Kelvin 'Kelly' Lightfoot

Personal information
- Nationality: South Africa
- Born: 6 August 1925
- Died: Unknown

Sport
- Sport: Lwan bowls

Medal record
Representing South Africa
World Outdoor Championships
| Bronze medal – third place | 1966 Kyeemagh | triples |
| Gold medal – first place | 1976 Johannesburg | triples |
| Gold medal – first place | 1976 Johannesburg | fours |
| Gold medal – first place | 1976 Johannesburg | team |

= Kelvin Lightfoot =

South African bowls player

Kelvin 'Kelly' Thomas Lightfoot (1925-date of death unknown) was a former South African international lawn bowler.

==Bowls career==
===World Championships===
Lightfoot came to prominence in 1966 when he won a triples bronze medal at the 1966 World Outdoor Bowls Championship. Ten years later in 1976 he won the triples, fours and team gold medal at the World Outdoor Championships in Johannesburg. In the Triples with Kevin Campbell and Nando Gatti they won 14 of their 15 matches. In the fours with Campbell, Gatti and Bill Moseley they repeated the feat of winning 14 of the 15 matches played.

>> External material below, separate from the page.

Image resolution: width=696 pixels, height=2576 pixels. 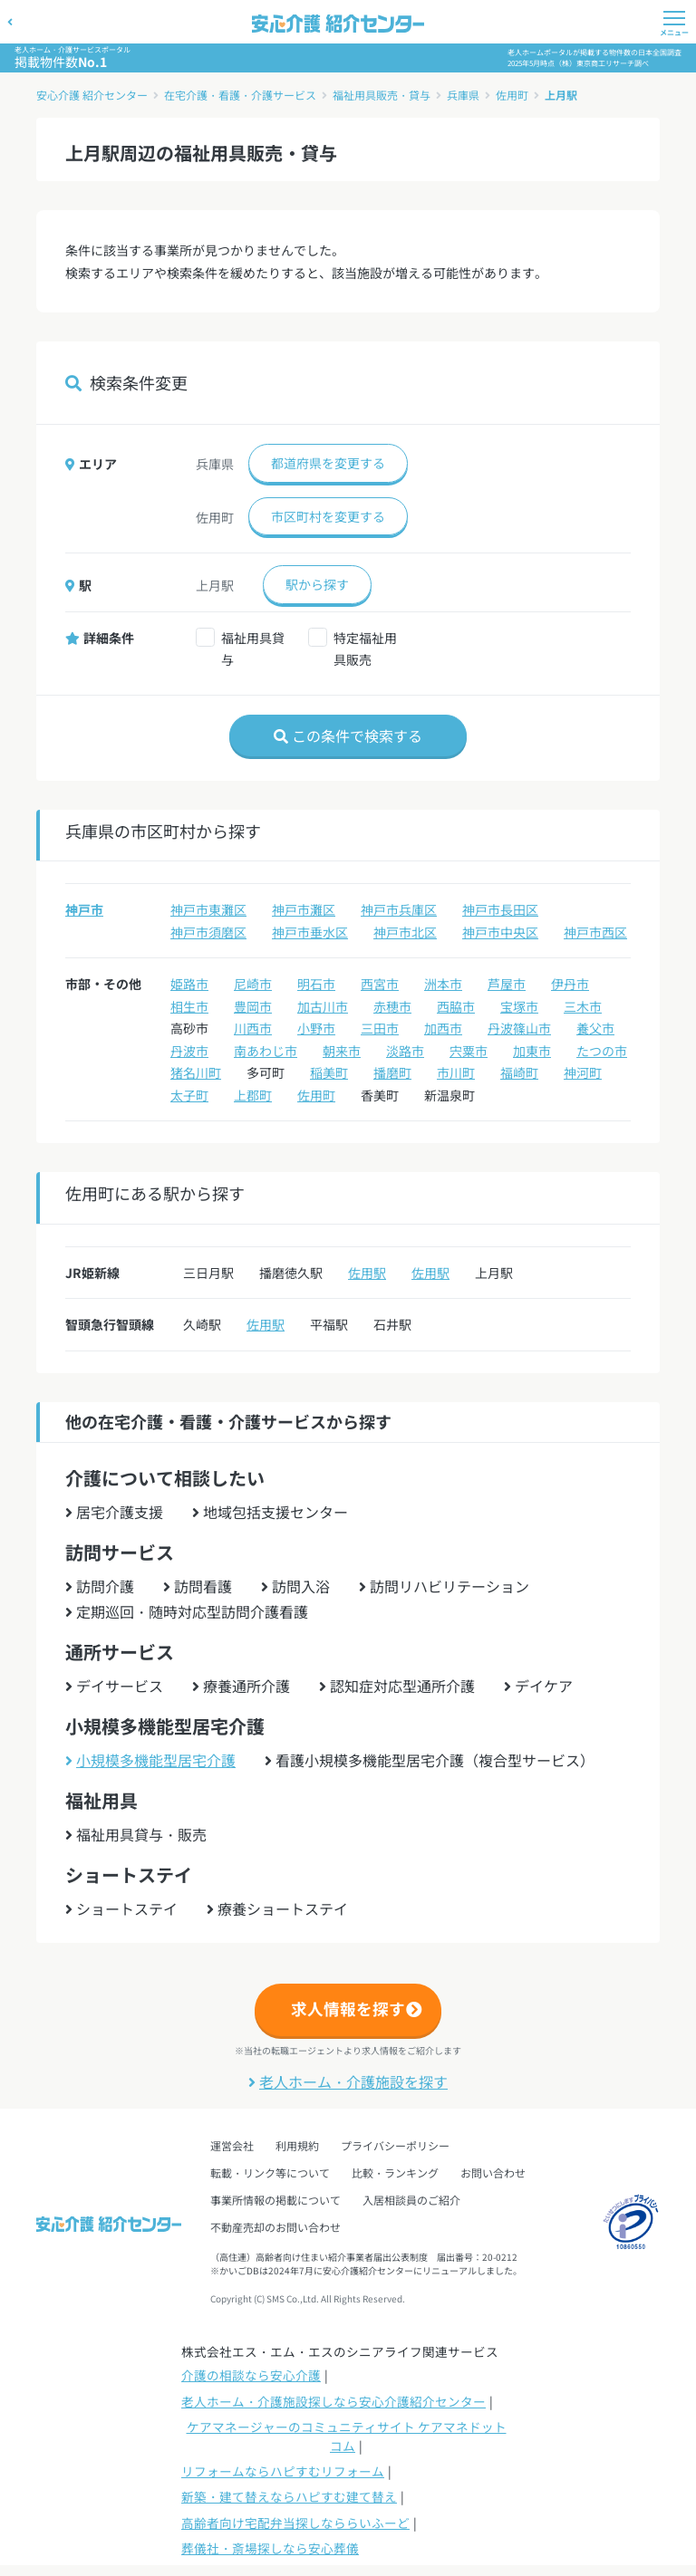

The South African team completed a clean sweep of all events at the 1976 World Outdoor Bowls Championship. The lawn bowlers from South Africa were denied further opportunities to win medals due to the Sporting boycott of South Africa during the apartheid era.

===National===
Lightfoot won the 1959 pairs title, 1962 singles and fours titles and 1969 singles at the South African National Bowls Championships. He was the first winner of the national masters and would have won more frequently but suffered from a back injury.

==Personal life==
By trade he was a clerk in the South African Railway Offices in Pietermaritzburg. He married in 1948.